As a curator of the museum, she makes sure that the shamanic objects that have become exhibits are properly looked after. Tubyaku took such a promise from the museum. At first they were “fed” with reindeer blood and fat, then they began to spray with vodka. And several times a year the museum staff pledged to knock on the tambourine. The shaman's son Leonid Kosterkin had the right to come and take family relics at any time. He came and talked to his father's suit.

Now Lydia talks to the ancestor every morning. “We, the Nganasans, cannot pronounce the name of an older person. I always come in the morning, mentally talk, I apologize to Tubyak for pronouncing his name in conversation with people,”she told TASS.

Manuscript of the Ravens

Now Lydia Aksenova and the performer of Nganasan folk songs Svetlana Kudryakova, whose ancestors also belonged to a shamanic family, are collecting materials for a book about Taimyr shamans from the Raven family. The book describes the image of the Taimyr shamans, their traditions, way of life, and lists the shamanic dynasties.

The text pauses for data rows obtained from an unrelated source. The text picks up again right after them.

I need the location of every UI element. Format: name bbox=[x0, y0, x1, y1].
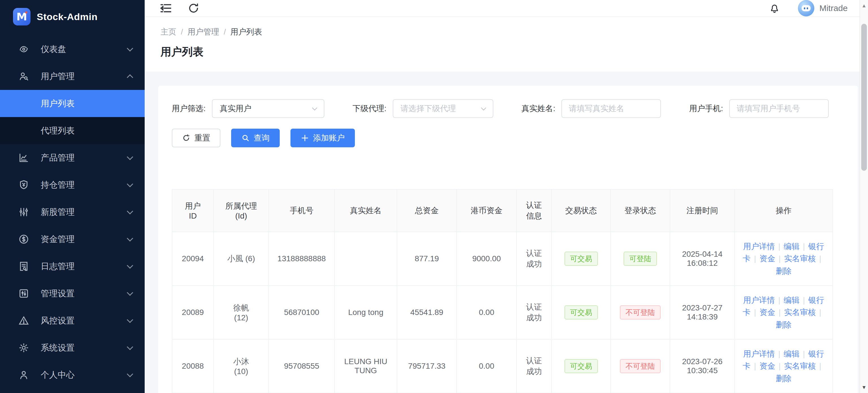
row-action-link[interactable]: 删除 bbox=[776, 374, 792, 383]
notification-bell-icon[interactable] bbox=[769, 2, 780, 14]
breadcrumb-home[interactable]: 主页 bbox=[160, 27, 176, 37]
row-action-link[interactable]: 编辑 bbox=[784, 350, 800, 358]
scroll-up-arrow[interactable]: ▲ bbox=[860, 0, 868, 11]
product-chart-icon bbox=[18, 152, 30, 164]
col-operations: 操作 bbox=[735, 189, 833, 232]
admin-settings-icon bbox=[18, 287, 30, 300]
cell-reg-time: 2023-07-26 10:30:45 bbox=[670, 339, 735, 393]
cell-operations: 用户详情|编辑|银行卡|资金|实名审核|删除 bbox=[735, 285, 833, 339]
cell-agent: 徐帆 (12) bbox=[214, 285, 269, 339]
row-action-link[interactable]: 编辑 bbox=[784, 296, 800, 304]
row-action-link[interactable]: 删除 bbox=[776, 267, 792, 275]
user-phone-input[interactable] bbox=[729, 99, 829, 118]
chevron-down-icon bbox=[312, 105, 317, 110]
sidebar-item-position-management[interactable]: 持仓管理 bbox=[0, 171, 145, 199]
funds-dollar-icon bbox=[18, 233, 30, 245]
sidebar-item-ipo-management[interactable]: 新股管理 bbox=[0, 199, 145, 225]
row-action-link[interactable]: 实名审核 bbox=[784, 308, 816, 317]
table-row: 20088 小沐 (10) 95708555 LEUNG HIU TUNG 79… bbox=[172, 339, 833, 393]
content-card: 用户筛选: 真实用户 下级代理: 请选择下级代理 真实姓名: 用户手机: bbox=[158, 86, 858, 393]
chevron-down-icon bbox=[481, 105, 486, 110]
sidebar-item-log-management[interactable]: 日志管理 bbox=[0, 253, 145, 280]
cell-auth-info: 认证 成功 bbox=[517, 232, 552, 285]
dashboard-icon bbox=[18, 43, 30, 55]
cell-login-status: 不可登陆 bbox=[611, 339, 670, 393]
cell-phone: 13188888888 bbox=[269, 232, 335, 285]
row-action-link[interactable]: 删除 bbox=[776, 320, 792, 329]
cell-total-funds: 45541.89 bbox=[397, 285, 457, 339]
chevron-down-icon bbox=[127, 235, 133, 242]
chevron-down-icon bbox=[127, 290, 133, 296]
sidebar-item-risk-settings[interactable]: 风控设置 bbox=[0, 307, 145, 334]
sub-agent-label: 下级代理: bbox=[352, 103, 386, 114]
row-action-link[interactable]: 编辑 bbox=[784, 242, 800, 251]
cell-hkd-funds: 0.00 bbox=[457, 285, 517, 339]
chevron-down-icon bbox=[127, 154, 133, 160]
cell-user-id: 20094 bbox=[172, 232, 214, 285]
col-agent: 所属代理 (Id) bbox=[214, 189, 269, 232]
page-scrollbar[interactable]: ▲ ▼ bbox=[860, 0, 868, 393]
brand: M Stock-Admin bbox=[0, 0, 145, 33]
scroll-down-arrow[interactable]: ▼ bbox=[860, 382, 868, 393]
cell-trade-status: 可交易 bbox=[552, 339, 611, 393]
row-action-link[interactable]: 用户详情 bbox=[743, 350, 775, 358]
cell-trade-status: 可交易 bbox=[552, 285, 611, 339]
real-name-input[interactable] bbox=[561, 99, 661, 118]
sidebar-item-funds-management[interactable]: 资金管理 bbox=[0, 225, 145, 253]
cell-real-name bbox=[335, 232, 397, 285]
sidebar: M Stock-Admin 仪表盘 用户管理 bbox=[0, 0, 145, 393]
cell-phone: 95708555 bbox=[269, 339, 335, 393]
sidebar-item-user-list[interactable]: 用户列表 bbox=[0, 90, 145, 117]
chevron-down-icon bbox=[127, 45, 133, 52]
table-row: 20089 徐帆 (12) 56870100 Long tong 45541.8… bbox=[172, 285, 833, 339]
cell-auth-info: 认证 成功 bbox=[517, 339, 552, 393]
cell-trade-status: 可交易 bbox=[552, 232, 611, 285]
row-action-link[interactable]: 资金 bbox=[760, 308, 775, 317]
user-avatar[interactable] bbox=[798, 0, 814, 17]
row-action-link[interactable]: 资金 bbox=[760, 254, 775, 263]
add-account-button[interactable]: 添加账户 bbox=[290, 129, 355, 147]
scrollbar-thumb[interactable] bbox=[861, 24, 867, 171]
cell-reg-time: 2025-04-14 16:08:12 bbox=[670, 232, 735, 285]
row-action-link[interactable]: 资金 bbox=[760, 362, 775, 370]
col-trade-status: 交易状态 bbox=[552, 189, 611, 232]
real-name-label: 真实姓名: bbox=[522, 103, 556, 114]
cell-agent: 小風 (6) bbox=[214, 232, 269, 285]
row-action-link[interactable]: 实名审核 bbox=[784, 254, 816, 263]
row-action-link[interactable]: 用户详情 bbox=[743, 242, 775, 251]
chevron-down-icon bbox=[127, 317, 133, 323]
sidebar-item-user-management[interactable]: 用户管理 bbox=[0, 63, 145, 90]
query-button[interactable]: 查询 bbox=[231, 129, 280, 147]
cell-user-id: 20088 bbox=[172, 339, 214, 393]
user-table: 用户 ID 所属代理 (Id) 手机号 真实姓名 总资金 港币资金 认证 信息 … bbox=[172, 189, 844, 393]
chevron-down-icon bbox=[127, 181, 133, 187]
sub-agent-select[interactable]: 请选择下级代理 bbox=[393, 99, 493, 118]
row-action-link[interactable]: 实名审核 bbox=[784, 362, 816, 370]
breadcrumb-user-list: 用户列表 bbox=[230, 27, 262, 37]
table-header: 用户 ID 所属代理 (Id) 手机号 真实姓名 总资金 港币资金 认证 信息 … bbox=[172, 189, 833, 232]
cell-operations: 用户详情|编辑|银行卡|资金|实名审核|删除 bbox=[735, 232, 833, 285]
cell-agent: 小沐 (10) bbox=[214, 339, 269, 393]
sidebar-item-profile-center[interactable]: 个人中心 bbox=[0, 361, 145, 389]
refresh-icon[interactable] bbox=[187, 2, 200, 15]
page-title: 用户列表 bbox=[160, 45, 868, 59]
collapse-sidebar-icon[interactable] bbox=[159, 2, 173, 15]
user-management-submenu: 用户列表 代理列表 bbox=[0, 90, 145, 144]
chevron-down-icon bbox=[127, 371, 133, 377]
sidebar-item-product-management[interactable]: 产品管理 bbox=[0, 144, 145, 171]
reset-button[interactable]: 重置 bbox=[172, 129, 220, 147]
filter-user-phone: 用户手机: bbox=[689, 99, 829, 118]
col-total-funds: 总资金 bbox=[397, 189, 457, 232]
sidebar-item-admin-settings[interactable]: 管理设置 bbox=[0, 280, 145, 307]
user-filter-select[interactable]: 真实用户 bbox=[212, 99, 324, 118]
cell-total-funds: 877.19 bbox=[397, 232, 457, 285]
cell-login-status: 不可登陆 bbox=[611, 285, 670, 339]
row-action-link[interactable]: 用户详情 bbox=[743, 296, 775, 304]
user-name: Mitrade bbox=[819, 3, 848, 13]
topbar-right: Mitrade bbox=[769, 0, 848, 17]
sidebar-item-system-settings[interactable]: 系统设置 bbox=[0, 334, 145, 361]
system-gear-icon bbox=[18, 341, 30, 354]
sidebar-item-dashboard[interactable]: 仪表盘 bbox=[0, 36, 145, 63]
breadcrumb-user-management[interactable]: 用户管理 bbox=[188, 27, 219, 37]
sidebar-item-agent-list[interactable]: 代理列表 bbox=[0, 117, 145, 144]
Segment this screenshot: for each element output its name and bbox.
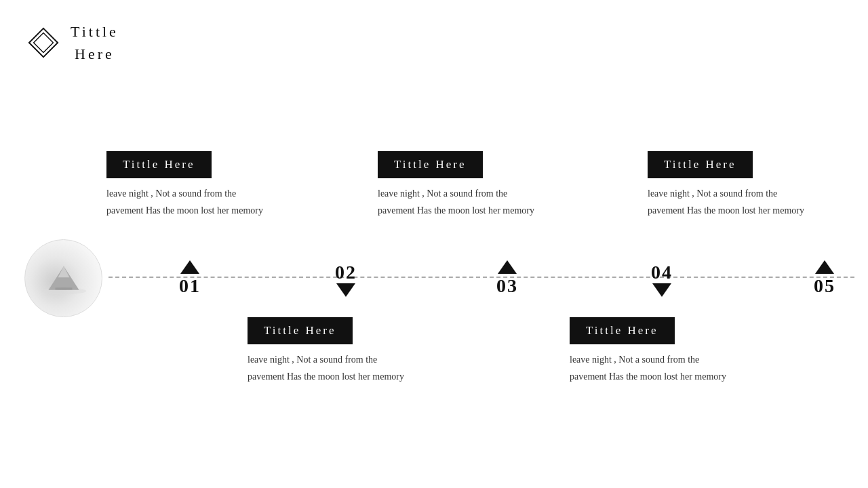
number-01: 01 <box>179 275 201 297</box>
item-03-text: leave night , Not a sound from the pavem… <box>378 185 534 219</box>
header: Tittle Here <box>27 20 119 65</box>
item-03-content: Tittle Here leave night , Not a sound fr… <box>378 151 588 219</box>
mountain-icon <box>37 262 91 296</box>
svg-marker-4 <box>58 266 69 277</box>
item-02-marker: 02 <box>335 260 357 297</box>
item-02-title-bar: Tittle Here <box>248 317 353 344</box>
number-03: 03 <box>496 275 518 297</box>
number-05: 05 <box>814 275 835 297</box>
item-04-title-bar: Tittle Here <box>570 317 675 344</box>
item-04-content: Tittle Here leave night , Not a sound fr… <box>570 317 776 385</box>
item-02-content: Tittle Here leave night , Not a sound fr… <box>248 317 454 385</box>
item-01-content: Tittle Here leave night , Not a sound fr… <box>106 151 310 219</box>
arrow-up-05 <box>815 260 834 274</box>
item-01-title-bar: Tittle Here <box>106 151 212 178</box>
number-02: 02 <box>335 262 357 283</box>
circle-image <box>24 239 102 317</box>
arrow-up-01 <box>180 260 199 274</box>
item-03-marker: 03 <box>496 260 518 297</box>
item-05-title-bar: Tittle Here <box>648 151 753 178</box>
item-03-title-bar: Tittle Here <box>378 151 483 178</box>
item-01-marker: 01 <box>179 260 201 297</box>
item-05-text: leave night , Not a sound from the pavem… <box>648 185 804 219</box>
item-01-text: leave night , Not a sound from the pavem… <box>106 185 263 219</box>
item-02-text: leave night , Not a sound from the pavem… <box>248 351 404 385</box>
item-05-marker: 05 <box>814 260 835 297</box>
arrow-up-03 <box>498 260 517 274</box>
arrow-down-04 <box>652 283 671 297</box>
item-04-text: leave night , Not a sound from the pavem… <box>570 351 726 385</box>
svg-point-6 <box>55 287 72 289</box>
timeline-line <box>108 277 854 278</box>
item-04-marker: 04 <box>651 260 673 297</box>
number-04: 04 <box>651 262 673 283</box>
arrow-down-02 <box>336 283 355 297</box>
header-title: Tittle Here <box>71 20 119 65</box>
item-05-content: Tittle Here leave night , Not a sound fr… <box>648 151 858 219</box>
logo-icon <box>27 26 60 59</box>
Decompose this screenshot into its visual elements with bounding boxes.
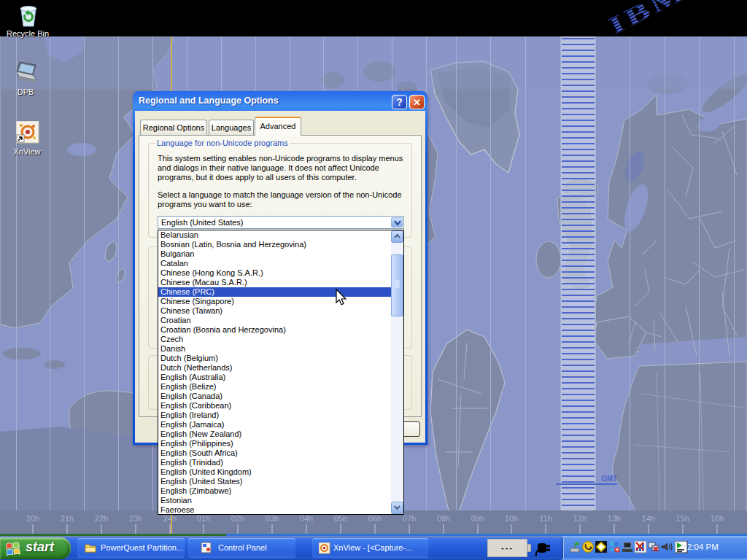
svg-text:06h: 06h <box>368 514 382 523</box>
svg-text:10h: 10h <box>505 514 518 523</box>
svg-text:12h: 12h <box>573 514 587 523</box>
svg-text:08h: 08h <box>437 514 450 523</box>
svg-text:23h: 23h <box>129 514 142 523</box>
svg-text:21h: 21h <box>61 514 74 523</box>
svg-text:15h: 15h <box>676 514 689 523</box>
svg-text:01h: 01h <box>197 514 210 523</box>
svg-text:20h: 20h <box>26 514 39 523</box>
svg-text:GMT: GMT <box>601 475 617 483</box>
svg-text:04h: 04h <box>300 514 313 523</box>
svg-text:09h: 09h <box>471 514 484 523</box>
svg-text:IBM: IBM <box>604 0 692 36</box>
svg-text:07h: 07h <box>403 514 416 523</box>
svg-text:24h: 24h <box>163 514 177 523</box>
svg-text:14h: 14h <box>642 514 655 523</box>
svg-text:13h: 13h <box>608 514 621 523</box>
svg-text:22h: 22h <box>95 514 108 523</box>
svg-text:03h: 03h <box>266 514 279 523</box>
svg-text:16h: 16h <box>711 514 724 523</box>
svg-text:05h: 05h <box>334 514 347 523</box>
svg-text:02h: 02h <box>231 514 244 523</box>
svg-text:11h: 11h <box>539 514 552 523</box>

“According to ethnographers, the earliest evidence of a shamanic clan dates back to the 17th century. There is a family tree. Now I'm collecting people's memories of my great-grandfather. I myself remember my grandfather and his brother, I heard and saw them,”Aksenova says.

According to her, the book should become a monument to the history of the ancient shamanic clan. The authors have been working on it for several years, and now the manuscript is close to completion. According to the director of the Taimyr House of Folk Art Lyubov Popova, they plan to publish the book later.